The largest number representable in 64 bits

Posted by tromp 3 hours ago

The largest number representable in 64 bits(tromp.github.io)

51 points | 39 comments

cortesoft 2 hours ago|

This feels like the computer science version of this article: https://www.scottaaronson.com/writings/bignumbers.html

its-summertime 1 hour ago||

It all goes over my head, but, what does the distribution of values look like? e.g. for unsigned integers its completely flat, for floating point its far too many zeros, and most of the numbers are centered around 0, what do these systems end up looking like?

kstrauser 2 hours ago||

What's the biggest up-arrow notation number you can spell with 64 bits?

https://mathworld.wolfram.com/KnuthUp-ArrowNotation.html

shhsshs 1 hour ago|

`9↑↑↑↑↑↑↑↑↑↑↑↑↑↑↑↑↑↑↑↑↑↑↑↑↑↑↑↑↑↑↑↑↑↑↑↑↑↑↑↑↑↑↑↑↑↑↑↑↑↑↑↑↑↑↑↑↑↑↑↑↑↑9` seems like a reasonable guess (barring encoding cheats/trickery like @masfuerte commented!)

Edit: I've misread the above comment and my number is is 64 bytes (significantly more than 64 bits. The largest 64 bit number through my approach would be `9↑↑↑↑↑↑9`, which is significantly smaller.

lisper 45 minutes ago||

I can do you one better and specify that the normal base-2 integer represented by the bits is the number of up-arrows. But as /u/tromp has already pointed out, that is not very interesting.

tromp 49 minutes ago||

Please no more comments to the extent of "i can define a much larger number in only 1 bit". What makes my blog post (hopefully) interesting is that I consider tiny programs for computing huge numbers in non-cheating languages, that are not specifically equipped for doing so.

petalmind 50 seconds ago||

Question: but how many different numbers can you fit in 64 bits using your encoding (sorry I understand the general approach but I have no idea how that fast hierarchy works). I guess it's still 2^64 different numbers?

So basically you have a very low density of representable numbers (2^64 / w218), I wonder how quickly it grows as you use more and more 1-bits, and is there even a correlation between the bit pattern and the corresponding number value?

orlp 55 seconds ago|||

An interesting follow-up question is, what is the smallest number unable to be encoded in 64 bits of binary lambda calculus?

hcs 27 minutes ago|||

Surely you've been on HN long enough to know people just read the headline. Not that it would stop all sniping, but that headline doesn't even include "program" (or "compute").

alecco 21 minutes ago||

I think "representable" is misleading. Nice post, though.

heyitsdaad 2 hours ago||

bits == entropy.

Everything else is word play.

bmacho 1 hour ago||

Can you give a formulation of the problem you are trying to answer?

tromp 1 hour ago|

To find the largest number that is computable by a program of at most 64 bits in a non-cheating language; i.e. one that's not geared toward producing large numbers.

bmacho 1 hour ago|||

Do you have a mathematical formulation, or?

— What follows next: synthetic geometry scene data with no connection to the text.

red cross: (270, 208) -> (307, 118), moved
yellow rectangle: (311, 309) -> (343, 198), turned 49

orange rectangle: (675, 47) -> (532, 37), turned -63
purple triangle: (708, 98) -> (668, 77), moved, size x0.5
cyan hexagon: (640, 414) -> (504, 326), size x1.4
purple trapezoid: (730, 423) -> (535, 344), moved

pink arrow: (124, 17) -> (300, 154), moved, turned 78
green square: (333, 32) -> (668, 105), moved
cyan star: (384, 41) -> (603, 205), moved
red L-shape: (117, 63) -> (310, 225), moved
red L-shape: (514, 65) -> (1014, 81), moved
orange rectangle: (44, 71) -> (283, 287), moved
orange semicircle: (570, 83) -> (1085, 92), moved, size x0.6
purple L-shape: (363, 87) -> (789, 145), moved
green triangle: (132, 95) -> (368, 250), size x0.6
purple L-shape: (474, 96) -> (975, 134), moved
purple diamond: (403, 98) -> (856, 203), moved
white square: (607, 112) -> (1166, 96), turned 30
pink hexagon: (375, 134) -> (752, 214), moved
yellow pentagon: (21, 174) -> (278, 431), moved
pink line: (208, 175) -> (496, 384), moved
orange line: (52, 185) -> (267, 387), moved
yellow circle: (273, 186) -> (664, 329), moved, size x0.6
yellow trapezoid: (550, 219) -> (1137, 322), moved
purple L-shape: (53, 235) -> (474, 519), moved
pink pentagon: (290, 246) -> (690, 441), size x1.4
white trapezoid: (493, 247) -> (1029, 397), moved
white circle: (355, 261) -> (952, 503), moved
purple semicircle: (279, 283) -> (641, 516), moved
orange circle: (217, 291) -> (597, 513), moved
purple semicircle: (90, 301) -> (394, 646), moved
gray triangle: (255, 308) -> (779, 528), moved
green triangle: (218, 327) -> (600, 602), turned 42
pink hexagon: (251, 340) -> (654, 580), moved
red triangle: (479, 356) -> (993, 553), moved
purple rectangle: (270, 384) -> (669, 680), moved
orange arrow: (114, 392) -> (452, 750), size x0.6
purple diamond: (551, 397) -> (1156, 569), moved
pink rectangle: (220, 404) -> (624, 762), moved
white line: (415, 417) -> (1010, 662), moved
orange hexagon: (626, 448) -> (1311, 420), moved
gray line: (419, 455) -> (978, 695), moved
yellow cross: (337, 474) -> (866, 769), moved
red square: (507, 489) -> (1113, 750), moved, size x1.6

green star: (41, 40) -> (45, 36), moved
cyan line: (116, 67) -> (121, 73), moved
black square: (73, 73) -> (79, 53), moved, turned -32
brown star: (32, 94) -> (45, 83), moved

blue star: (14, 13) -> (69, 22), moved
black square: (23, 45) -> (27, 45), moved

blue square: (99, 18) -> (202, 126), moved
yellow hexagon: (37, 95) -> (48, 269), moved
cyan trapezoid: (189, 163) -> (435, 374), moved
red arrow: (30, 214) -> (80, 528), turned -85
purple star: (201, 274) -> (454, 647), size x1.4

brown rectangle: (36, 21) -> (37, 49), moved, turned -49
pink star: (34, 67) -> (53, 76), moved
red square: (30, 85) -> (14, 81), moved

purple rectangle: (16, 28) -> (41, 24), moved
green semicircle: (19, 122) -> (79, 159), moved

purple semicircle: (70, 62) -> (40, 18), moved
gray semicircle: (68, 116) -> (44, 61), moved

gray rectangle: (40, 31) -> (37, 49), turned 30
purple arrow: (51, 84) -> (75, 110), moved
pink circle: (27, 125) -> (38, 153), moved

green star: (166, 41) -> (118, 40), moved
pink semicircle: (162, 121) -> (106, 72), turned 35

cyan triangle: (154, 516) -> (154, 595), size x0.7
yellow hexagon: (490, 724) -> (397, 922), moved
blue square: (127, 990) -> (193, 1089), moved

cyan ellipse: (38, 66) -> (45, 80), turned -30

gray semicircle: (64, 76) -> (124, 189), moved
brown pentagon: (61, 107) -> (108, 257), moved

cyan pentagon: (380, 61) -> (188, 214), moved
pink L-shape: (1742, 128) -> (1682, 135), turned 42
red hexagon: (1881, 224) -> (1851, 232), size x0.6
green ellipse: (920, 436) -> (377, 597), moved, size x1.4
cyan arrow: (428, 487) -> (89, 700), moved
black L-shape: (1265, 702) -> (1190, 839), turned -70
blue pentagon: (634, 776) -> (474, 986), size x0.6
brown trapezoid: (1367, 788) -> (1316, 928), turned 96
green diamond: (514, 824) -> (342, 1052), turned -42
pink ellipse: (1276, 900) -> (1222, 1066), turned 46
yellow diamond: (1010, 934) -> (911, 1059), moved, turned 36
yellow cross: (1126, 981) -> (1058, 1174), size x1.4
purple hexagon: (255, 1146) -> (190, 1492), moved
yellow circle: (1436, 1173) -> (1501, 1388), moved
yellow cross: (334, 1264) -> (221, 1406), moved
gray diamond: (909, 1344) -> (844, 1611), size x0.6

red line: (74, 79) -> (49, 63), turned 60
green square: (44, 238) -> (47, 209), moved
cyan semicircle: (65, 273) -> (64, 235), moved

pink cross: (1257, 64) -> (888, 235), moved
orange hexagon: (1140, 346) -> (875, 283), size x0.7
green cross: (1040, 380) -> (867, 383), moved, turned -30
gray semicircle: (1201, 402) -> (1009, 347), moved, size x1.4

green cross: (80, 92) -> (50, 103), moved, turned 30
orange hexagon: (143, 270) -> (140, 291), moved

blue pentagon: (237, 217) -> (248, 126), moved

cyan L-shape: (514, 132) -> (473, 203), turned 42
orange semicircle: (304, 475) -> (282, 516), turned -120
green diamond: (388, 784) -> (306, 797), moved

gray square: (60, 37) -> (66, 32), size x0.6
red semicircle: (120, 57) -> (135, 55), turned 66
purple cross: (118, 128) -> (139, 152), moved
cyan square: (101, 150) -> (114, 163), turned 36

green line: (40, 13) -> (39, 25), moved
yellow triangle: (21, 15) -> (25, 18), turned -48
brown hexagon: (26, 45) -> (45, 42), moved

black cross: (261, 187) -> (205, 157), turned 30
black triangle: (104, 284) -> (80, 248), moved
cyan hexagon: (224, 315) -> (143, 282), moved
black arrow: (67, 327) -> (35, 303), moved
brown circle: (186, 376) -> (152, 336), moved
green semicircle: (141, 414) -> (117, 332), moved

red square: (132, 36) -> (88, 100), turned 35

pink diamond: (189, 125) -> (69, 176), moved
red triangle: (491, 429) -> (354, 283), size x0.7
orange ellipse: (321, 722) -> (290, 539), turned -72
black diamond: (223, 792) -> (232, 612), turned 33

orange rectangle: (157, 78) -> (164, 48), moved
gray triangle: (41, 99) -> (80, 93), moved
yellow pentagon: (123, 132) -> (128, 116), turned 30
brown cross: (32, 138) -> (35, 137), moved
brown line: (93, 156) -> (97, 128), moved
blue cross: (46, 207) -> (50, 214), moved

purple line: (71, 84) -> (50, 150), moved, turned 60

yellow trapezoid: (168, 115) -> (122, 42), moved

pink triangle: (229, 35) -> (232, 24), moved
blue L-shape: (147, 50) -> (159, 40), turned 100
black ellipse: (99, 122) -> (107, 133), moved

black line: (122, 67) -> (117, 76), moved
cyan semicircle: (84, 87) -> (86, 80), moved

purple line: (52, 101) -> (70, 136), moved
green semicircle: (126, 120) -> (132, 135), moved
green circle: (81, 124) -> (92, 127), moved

Ultimately you seem to pick a random definition of computing and size and then work with that?

dooglius 1 hour ago||

I'm going to agree with the downvoted people and say that this sort of approach is largely meaningless if you allow arbitrary mappings. IMO the most reasonable mathematical formulation given the structure of the integers (in the sense of e.g. Peano) is that to truly represent an integer you have to represent zero and each other representable number has a representable predecessor, i.e. to say you can represent 5 you need 0,1,2,3,4, and 5 to be representable. By a straightforward counting argument, 2^64-1 is then the largest representable number, in other words the obvious thing is right.

tromp 1 hour ago||

As I've replies several times before, we don't allow arbitrary mappings. We allow computable mappings but consider only obviously non-cheating languages like Turing machines or lambda calculus or Linux's bc or any existing programming language, that are not geared toward outputting insanely large numbers.

geoffschmidt 31 minutes ago|||

It's not "the largest representable number" because you're not representing numbers in any rigorous sense. If I give you 64 bits, you can't tell me what number those bits represent (first, because the rules of the game are ambiguous - what if I give you 8 bytes that are a valid program in two different languages; and second, because even if you made the rules precise, you don't know which bitstrings correspond to programs that halt). And if I give you a number, you can't tell me which 64 bits represent that number or even if the number is representable, and that's true even for small numbers and even if I give you unbounded time.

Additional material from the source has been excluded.